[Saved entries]
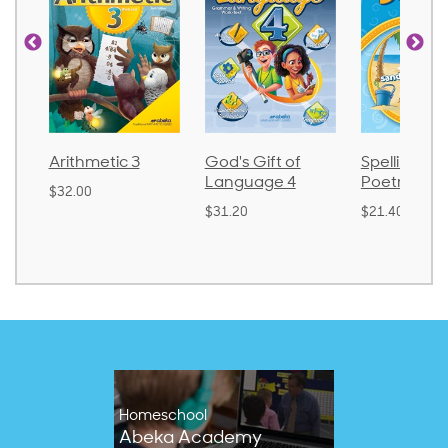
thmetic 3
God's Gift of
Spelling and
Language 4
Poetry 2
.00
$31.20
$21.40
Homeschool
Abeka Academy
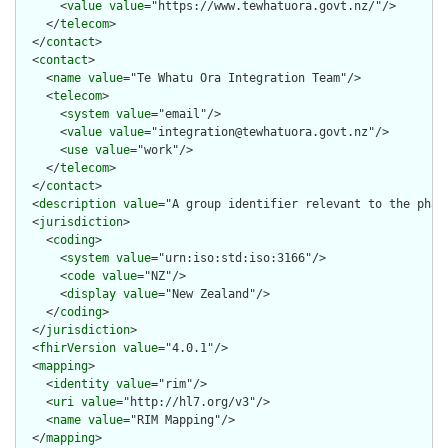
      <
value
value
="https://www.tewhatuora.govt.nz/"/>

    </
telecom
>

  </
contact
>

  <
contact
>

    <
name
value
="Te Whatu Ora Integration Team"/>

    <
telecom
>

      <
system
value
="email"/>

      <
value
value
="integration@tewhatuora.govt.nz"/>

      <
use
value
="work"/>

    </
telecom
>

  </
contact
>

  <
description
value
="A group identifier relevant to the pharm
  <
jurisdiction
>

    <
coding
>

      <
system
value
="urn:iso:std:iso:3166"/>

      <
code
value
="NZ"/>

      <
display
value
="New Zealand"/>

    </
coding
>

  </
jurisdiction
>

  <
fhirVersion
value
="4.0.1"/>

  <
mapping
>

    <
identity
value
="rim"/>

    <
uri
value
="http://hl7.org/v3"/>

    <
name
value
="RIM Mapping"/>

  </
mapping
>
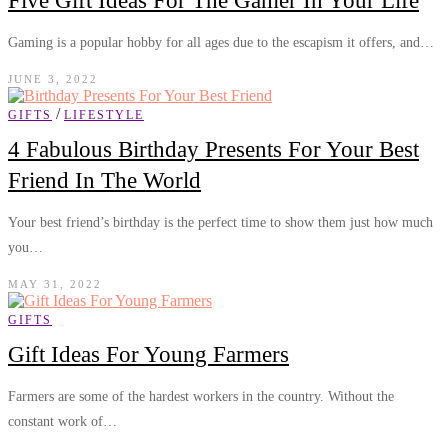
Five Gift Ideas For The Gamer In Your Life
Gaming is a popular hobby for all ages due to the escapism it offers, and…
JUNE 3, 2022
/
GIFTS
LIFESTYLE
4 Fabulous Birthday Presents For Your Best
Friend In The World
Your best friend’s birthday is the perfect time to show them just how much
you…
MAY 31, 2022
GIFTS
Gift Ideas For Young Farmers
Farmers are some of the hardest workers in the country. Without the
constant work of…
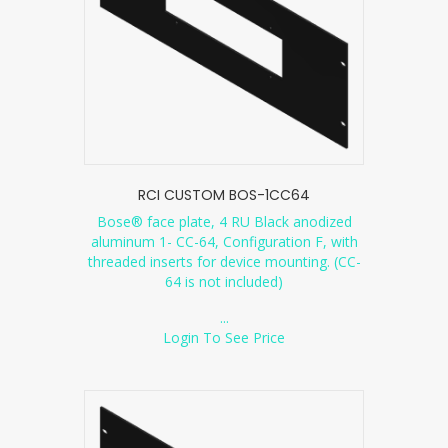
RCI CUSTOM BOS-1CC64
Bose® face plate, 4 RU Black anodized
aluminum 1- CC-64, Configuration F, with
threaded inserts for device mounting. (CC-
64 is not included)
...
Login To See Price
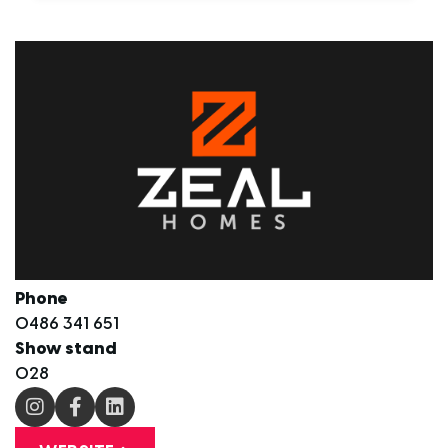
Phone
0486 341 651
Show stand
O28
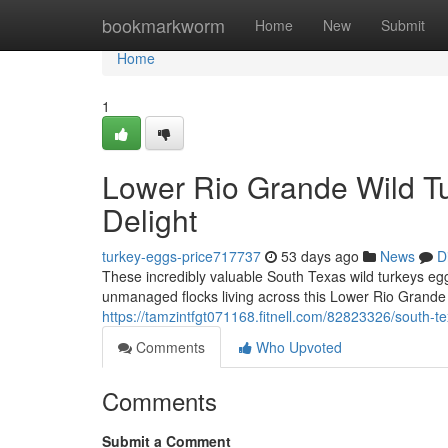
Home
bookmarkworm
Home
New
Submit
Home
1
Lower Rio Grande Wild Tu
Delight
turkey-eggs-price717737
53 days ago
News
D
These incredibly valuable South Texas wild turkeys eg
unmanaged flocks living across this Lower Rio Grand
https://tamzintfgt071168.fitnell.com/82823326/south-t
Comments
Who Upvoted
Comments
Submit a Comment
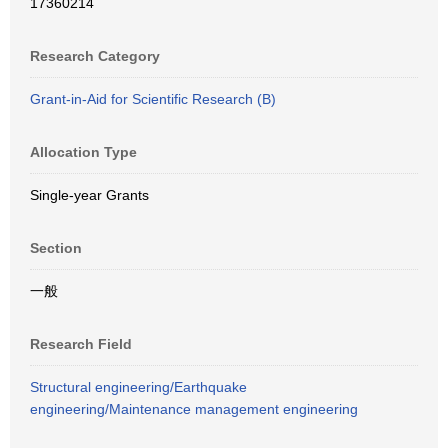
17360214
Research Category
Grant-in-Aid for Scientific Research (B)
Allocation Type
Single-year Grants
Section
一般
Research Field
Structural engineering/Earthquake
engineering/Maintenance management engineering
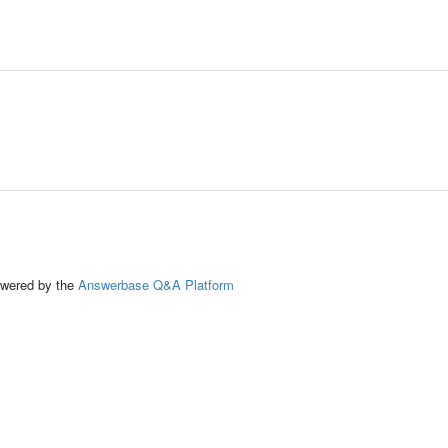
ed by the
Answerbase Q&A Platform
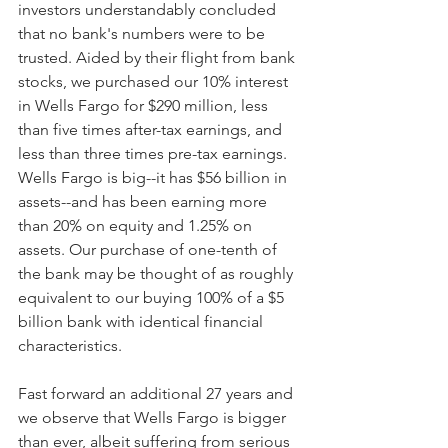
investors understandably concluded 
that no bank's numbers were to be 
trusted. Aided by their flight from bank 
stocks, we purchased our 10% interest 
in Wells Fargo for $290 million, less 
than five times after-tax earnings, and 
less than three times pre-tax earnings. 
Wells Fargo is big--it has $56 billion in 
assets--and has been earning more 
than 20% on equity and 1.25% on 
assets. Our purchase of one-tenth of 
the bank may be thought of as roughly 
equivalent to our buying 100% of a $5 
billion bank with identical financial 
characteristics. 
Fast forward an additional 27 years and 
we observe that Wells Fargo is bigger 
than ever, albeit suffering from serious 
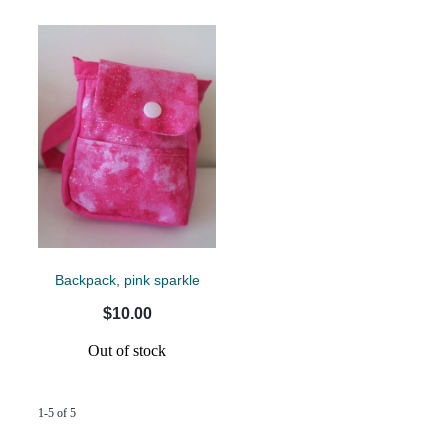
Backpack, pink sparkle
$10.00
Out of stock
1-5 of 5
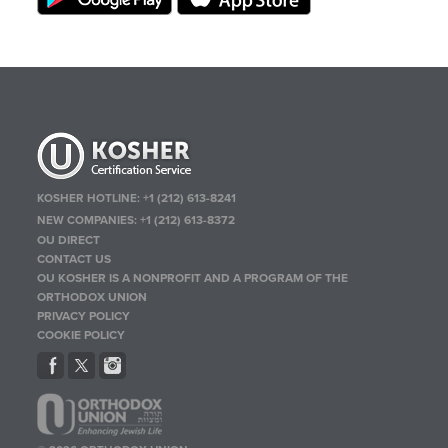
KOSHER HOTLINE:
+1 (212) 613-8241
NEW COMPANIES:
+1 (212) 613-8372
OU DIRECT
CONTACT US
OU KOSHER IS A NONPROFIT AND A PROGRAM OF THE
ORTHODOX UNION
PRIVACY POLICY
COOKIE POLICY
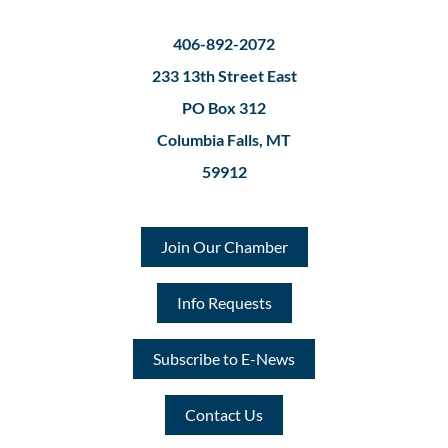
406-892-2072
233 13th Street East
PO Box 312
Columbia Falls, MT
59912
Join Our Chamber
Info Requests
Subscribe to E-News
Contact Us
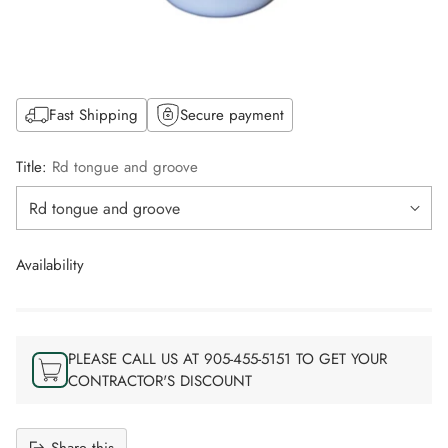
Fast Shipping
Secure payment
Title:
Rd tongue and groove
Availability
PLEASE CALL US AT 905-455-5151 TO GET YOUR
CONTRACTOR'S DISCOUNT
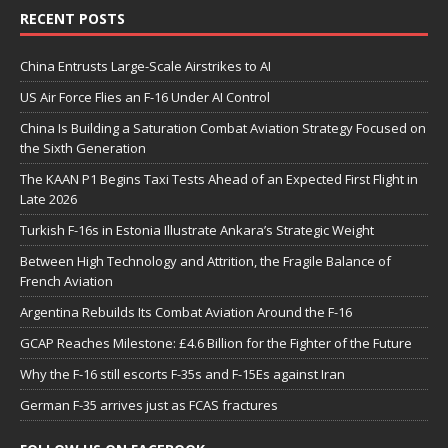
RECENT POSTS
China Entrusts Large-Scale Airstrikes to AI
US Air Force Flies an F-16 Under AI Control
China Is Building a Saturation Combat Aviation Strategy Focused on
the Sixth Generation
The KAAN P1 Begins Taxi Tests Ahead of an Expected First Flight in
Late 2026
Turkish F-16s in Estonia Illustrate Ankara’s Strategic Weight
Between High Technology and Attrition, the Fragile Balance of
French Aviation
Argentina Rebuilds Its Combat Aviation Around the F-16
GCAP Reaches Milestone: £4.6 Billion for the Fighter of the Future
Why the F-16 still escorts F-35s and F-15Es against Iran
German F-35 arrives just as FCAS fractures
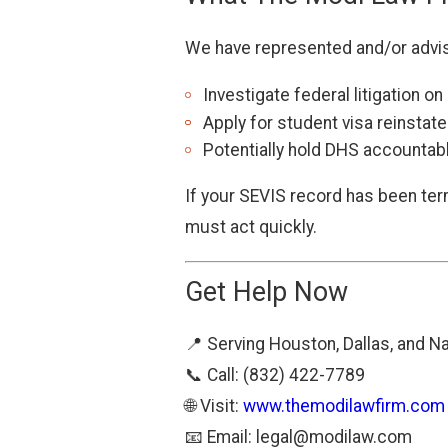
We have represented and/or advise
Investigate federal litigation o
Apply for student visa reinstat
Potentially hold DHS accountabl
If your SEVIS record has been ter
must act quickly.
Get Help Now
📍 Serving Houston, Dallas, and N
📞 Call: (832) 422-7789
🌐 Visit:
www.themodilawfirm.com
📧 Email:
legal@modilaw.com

EXERCISE GOAL
Leave out all pictures and output each line exactly, from the top of the records through the line that holds "stocks, we purchased our 10% interest".

EXERCISE RESULT
thmetic 3
God's Gift of
Spelling and
Language 4
Poetry 2
.00
$31.20
$21.40
Homeschool
Abeka Academy
      <
value
value
="https://www.tewhatuora.govt.nz/"/>

    </
telecom
>

  </
contact
>

  <
contact
>

    <
name
value
="Te Whatu Ora Integration Team"/>

    <
telecom
>

      <
system
value
="email"/>

      <
value
value
="integration@tewhatuora.govt.nz"/>

      <
use
value
="work"/>

    </
telecom
>

  </
contact
>

  <
description
value
="A group identifier relevant to the pharm
  <
jurisdiction
>

    <
coding
>

      <
system
value
="urn:iso:std:iso:3166"/>

      <
code
value
="NZ"/>

      <
display
value
="New Zealand"/>

    </
coding
>

  </
jurisdiction
>

  <
fhirVersion
value
="4.0.1"/>

  <
mapping
>

    <
identity
value
="rim"/>

    <
uri
value
="http://hl7.org/v3"/>

    <
name
value
="RIM Mapping"/>

  </
mapping
>
Five Gift Ideas For The Gamer In Your Life
Gaming is a popular hobby for all ages due to the escapism it offers, and…
JUNE 3, 2022
/
GIFTS
LIFESTYLE
4 Fabulous Birthday Presents For Your Best
Friend In The World
Your best friend’s birthday is the perfect time to show them just how much
you…
MAY 31, 2022
GIFTS
Gift Ideas For Young Farmers
Farmers are some of the hardest workers in the country. Without the
constant work of…
RCI CUSTOM BOS-1CC64
Bose® face plate, 4 RU Black anodized
aluminum 1- CC-64, Configuration F, with
threaded inserts for device mounting. (CC-
64 is not included)
...
Login To See Price
Phone
0486 341 651
Show stand
O28
Home
bookmarkworm
Home
New
Submit
Home
1
Lower Rio Grande Wild Tu
Delight
turkey-eggs-price717737
53 days ago
News
D
These incredibly valuable South Texas wild turkeys eg
unmanaged flocks living across this Lower Rio Grand
https://tamzintfgt071168.fitnell.com/82823326/south-t
Comments
Who Upvoted
Comments
Submit a Comment
17360214
Research Category
Grant-in-Aid for Scientific Research (B)
Allocation Type
Single-year Grants
Section
一般
Research Field
Structural engineering/Earthquake
engineering/Maintenance management engineering
ed by the
Answerbase Q&A Platform
investors understandably concluded 
that no bank's numbers were to be 
trusted. Aided by their flight from bank 
stocks, we purchased our 10% interest 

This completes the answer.